I am shocked to learn that there has been dissent within Sony about the quality of Adam Sandler movies. And to discover that even in liberal Hollywood, women do not get equal pay for equal work. As for the Amy Pascal–Scott Rudin thread about what movies President Obama might like, I was less startled by its content than by Pascal’s decision to apologize to Al Sharpton for it. Who elected this guy the Zelig of racial conflict in America?

But the real damage in the hack is not the gossip and the bitchiness. And it’s not merely the theft of intellectual property like screenplays and full cuts of movies, and the looting of personal information that could lead to identity theft and other crimes against the legions of non-boldface names who have been victimized. There are other subplots involving all sorts of people and corporations that have little or nothing to do with Sony or show business. And we don’t remotely know the whole of it yet. The hackers claim that the stolen Sony cache amounts to 100 terabytes — ten times the estimated storage space needed to digitalize the entire Library of Congress. And those who want to sift through it, whether journalists or bloggers or amateur sleuths, can and will continue doing so no matter what critics have to say about it. On Monday, for instance, the Times published an opinion piece by Aaron Sorkin lashing out at the press for trading in the Sony material, and the lawyer David Boies, in a news story in the business section, warned that Sony would go after any news organization that did so.
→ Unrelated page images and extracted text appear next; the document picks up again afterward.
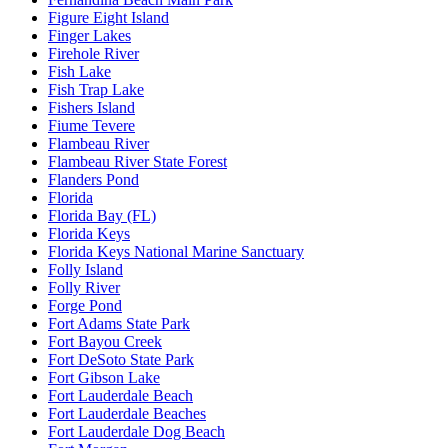
Figure Eight Island
Finger Lakes
Firehole River
Fish Lake
Fish Trap Lake
Fishers Island
Fiume Tevere
Flambeau River
Flambeau River State Forest
Flanders Pond
Florida
Florida Bay (FL)
Florida Keys
Florida Keys National Marine Sanctuary
Folly Island
Folly River
Forge Pond
Fort Adams State Park
Fort Bayou Creek
Fort DeSoto State Park
Fort Gibson Lake
Fort Lauderdale Beach
Fort Lauderdale Beaches
Fort Lauderdale Dog Beach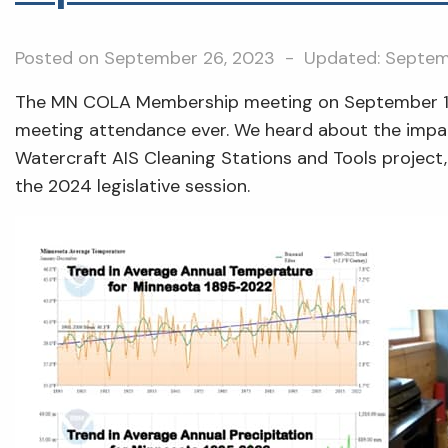
Posted on
September 26, 2023
- Updated:
Septem
The MN COLA Membership meeting on September 
meeting attendance ever. We heard about the impa
Watercraft AIS Cleaning Stations and Tools project
the 2024 legislative session.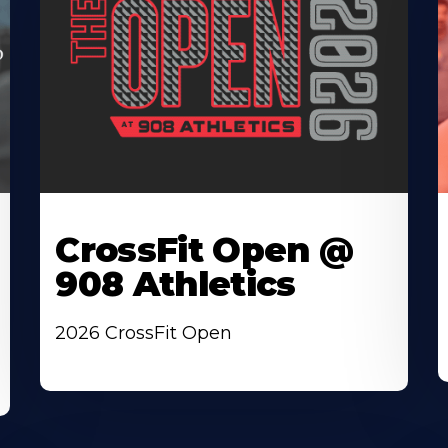
CrossFit Open @
908 Athletics
2026 CrossFit Open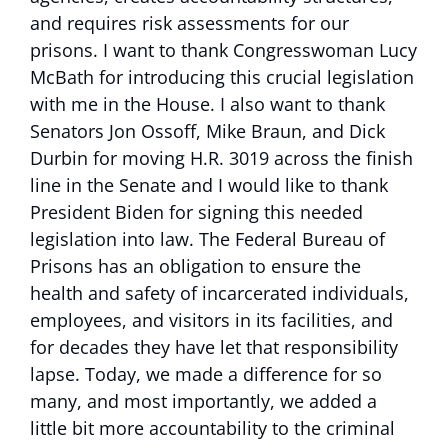
and requires risk assessments for our
prisons. I want to thank Congresswoman Lucy
McBath for introducing this crucial legislation
with me in the House. I also want to thank
Senators Jon Ossoff, Mike Braun, and Dick
Durbin for moving H.R. 3019 across the finish
line in the Senate and I would like to thank
President Biden for signing this needed
legislation into law. The Federal Bureau of
Prisons has an obligation to ensure the
health and safety of incarcerated individuals,
employees, and visitors in its facilities, and
for decades they have let that responsibility
lapse. Today, we made a difference for so
many, and most importantly, we added a
little bit more accountability to the criminal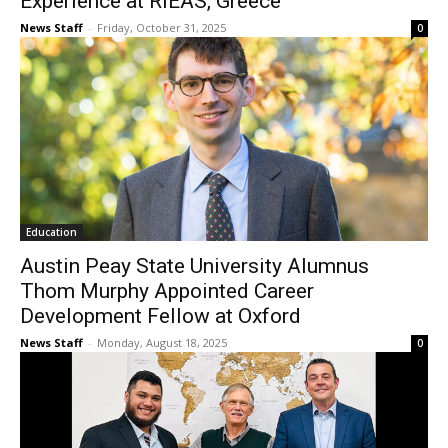
Experience at RIEAS, Greece
News Staff
-
Friday, October 31, 2025
0
Education
Austin Peay State University Alumnus
Thom Murphy Appointed Career
Development Fellow at Oxford
News Staff
-
Monday, August 18, 2025
0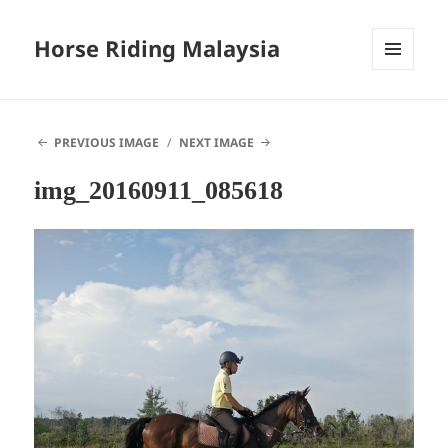
Horse Riding Malaysia
MENU
AND
WIDGETS
PREVIOUS IMAGE
NEXT IMAGE
img_20160911_085618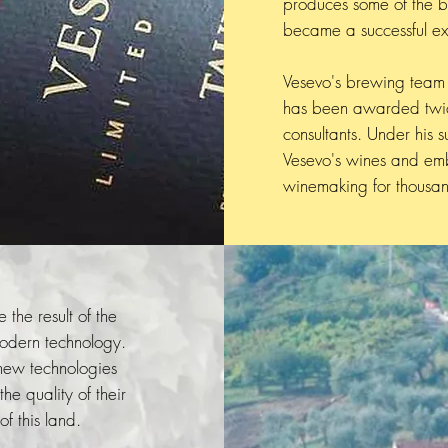
produces some of the be
became a successful ex
Vesevo's brewing team 
has been awarded twice
consultants. Under his s
Vesevo's wines and emb
winemaking for thousan
 the result of the
modern technology.
 new technologies
e quality of their
f this land.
But on the front page of the paper that very same day, the Times bucked both Sorkin and Boies to run a story on The Interview drawn in part from “hacked emails published by other media.” Yesterday, another Times article, about Google lobbying, also drew on Sony emails — these provided by “an industry executive.” Given that so many other players beyond Hollywood have figured in the emails thus far — from Google to NYU to the Times itself it’s safe to assume that the digging will continue, with more unexpected revelations yet to drip out bit by bit. It’s a Chinese — or perhaps North Korean — water torture of untold American companies and institutions.

Last year, after the Edward Snowden leaks, you wrote that "though Americans were being told in no uncertain terms that their government was spying on them, it quickly became evident that, for all the tumult in the media-political Establishment, many just didn’t give a damn." Certainly the Sony hack has led to a lot of embarrassed executives and irate staffers. Did you underestimate Americans’ desire for privacy — at least when their private matters are made public?

My point, which I think still holds, is that Americans talk a good game about wanting their privacy protected but in reality we are almost sheeplike (and I include myself in that we) in the docility with which we turn over personal information to Amazon, Google, Uber, Facebook — you name it — in pursuit of convenience, shopping, entertainment, and facile social engagement. All the information we give up can be hacked and too frequently is. One might imagine that the Sony apocalypse is making many Americans think twice about their voluntary exhibitionism. But I think we are unlikely to change our habits so much as hope, as Sony did, that surely there must be some nerd in IT somewhere who is protecting us from harm.